§ **Work instruction**: Nothing but the lines from the one that contains "atașate de natură și la dezvoltarea com" through the end of the data should be reproduced, and each must match exactly.

§ **Record set**:
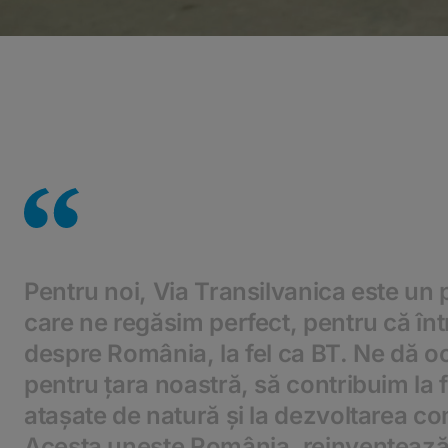
Pentru noi, Via Transilvanica este un p
care ne regăsim perfect, pentru că înt
despre România, la fel ca BT. Ne dă o
pentru țara noastră, să contribuim la
atașate de natură și la dezvoltarea com
Acesta unește România, reinventează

§ **Solution for this problem**:
atașate de natură și la dezvoltarea com
Acesta unește România, reinventează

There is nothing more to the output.